UN observers wounded in Somalia



Mark Huband in Mogadishu and Mark Tran in New York

The Guardian, 29 August 1992

 

GUNMEN yesterday shot and wounded two United Nations ceasefire observers in the Somali capital during an attack on their convoy which left three local guards dead.

The shooting occurred as the convoy returned from Mogadishu’s port where hundreds of tonnes of food were stolen after a tank blocked the port entrance.

The attack comes less than two weeks before 500 UN troops are due to arrive in the city to guard relief food convoys. It also follows criticism this week by Somalia’s main faction leader, General Mohamed Farah Aideed, of a recommendation by the UN secretary-general, Boutros Boutros-Ghali, that another 3,000 UN troops be sent to guard food from looters.

In his report to the Security Council this week, Mr Boutros-Ghali said anarchy and lawlessness prevail in Somalia, where heavily-armed gangs overrun distribution centres and loot food and medicines from docked ships and airports. The secretary-general said it was too risky to send unarmed UN military observers to monitor ceasefires outside Mogadishu. But the Security Council has been asked to send four additional 750-man “security units” to Bossasso in the south-west and to Berbera and Kismayu.

The two unarmed UN observers, who were driving across the city’s main crossroads in a clearly-marked UN vehicle, were stopped when four trucks with mounted heavy weapons, known as “technical”, sped past them and blocked the road. According to one eyewitness, the UN vehicles came under a hail of automatic gunfire.

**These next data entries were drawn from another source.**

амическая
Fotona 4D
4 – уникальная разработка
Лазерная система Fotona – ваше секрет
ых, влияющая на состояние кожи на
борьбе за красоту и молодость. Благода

An Egyptian member of the UN team, Major Mustafa Sidki, was shot in the back and was yesterday evacuated to Nairobi where doctors say he will undergo emergency surgery to remove a bullet lodged just below his skin. According to the eyewitness, a Czechoslovak member of the team who was forced out of the car by the gunmen had a gun held to his head which he tilted back as the trigger was pulled. Doctors said his head was grazed but did not require hospital treatment. The third UN observer in the car, an officer from Pakistan, escaped unhurt.

A senior UN source said the attack appeared to be directed specifically at the UN personnel, though the eyewitness said he saw up to five Somalis lying on the roadside after the attack. Three were apparently dead.

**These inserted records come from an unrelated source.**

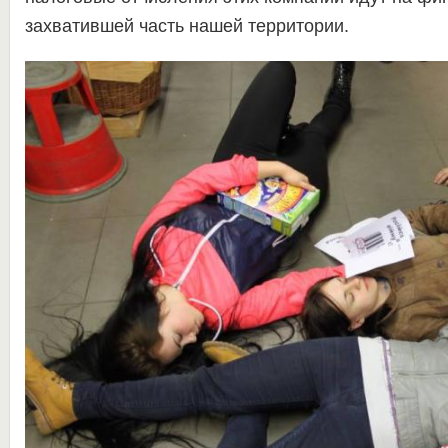
захватившей часть нашей территории.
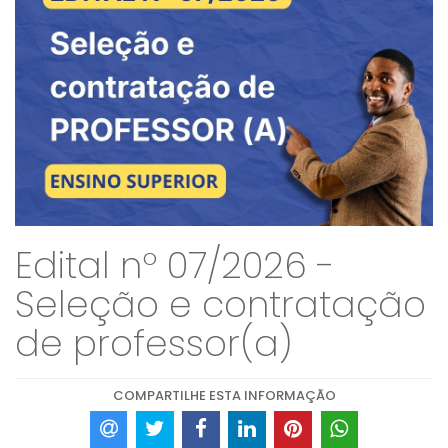
Edital nº 07/2026 -
Seleção e contratação
de professor(a)
COMPARTILHE ESTA INFORMAÇÃO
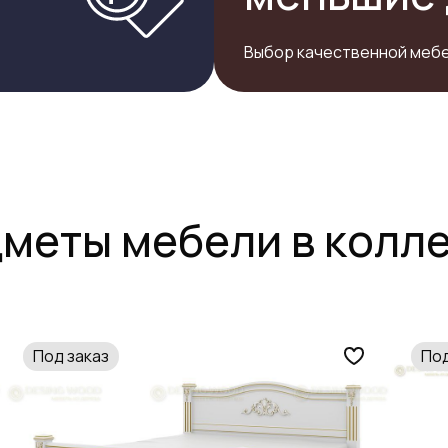
Выбор качественной мебе
меты мебели в колл
Под заказ
Под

The Egyptian ambassador, Fathi Hassan, said he believed the attack was intentional and that the UN observers had received threats.

At the UN headquarters in New York, an official said such incidents “make our performance very difficult, but we are not going to cease operations because of an unfortunate incident”.

The attack, which took place around dawn, is the first on the 50-strong multinational ceasefire monitoring team since their arrival in Mogadishu in mid-July. Only a few days ago, doctors from the French relief agency, Médecins Sans Frontières, asked for the team’s blood groups in case of emergency.

The attack happened as tanks driven by looters blocked the entrance of Mogadishu port. Earlier, in a four-hour gun battle on the quayside, hundreds of tonnes of maize and beans were stolen by armed gangs and members of the United Somali Congress who are paid by the agencies to guard the port.

Relief workers described how lorries lined up near the warehouses while looters used fork-lift trucks to steal food. The supplies were to have been sent to the north of the city, which is divided between two factions.

A tank and armoured personnel carriers later sped through the city centre, after reports of renewed fighting along the “green line” dividing Mogadishu since a UN-brokered cease-fire was agreed last April.

The USC leader, Gen Aideed, this week strongly disapproved of more UN troops being sent to Somalia to guard food convoys, but said he would not confront the troops if they arrived. Until an agreement two weeks ago allowing 500 troops in, Gen Aideed had said he would consider them an army of occupation.

The UN special envoy to Somalia, Mohamed Sahnoun, yesterday met Gen Aideed at his headquarters in Bardera to discuss the troop arrivals and the security problem.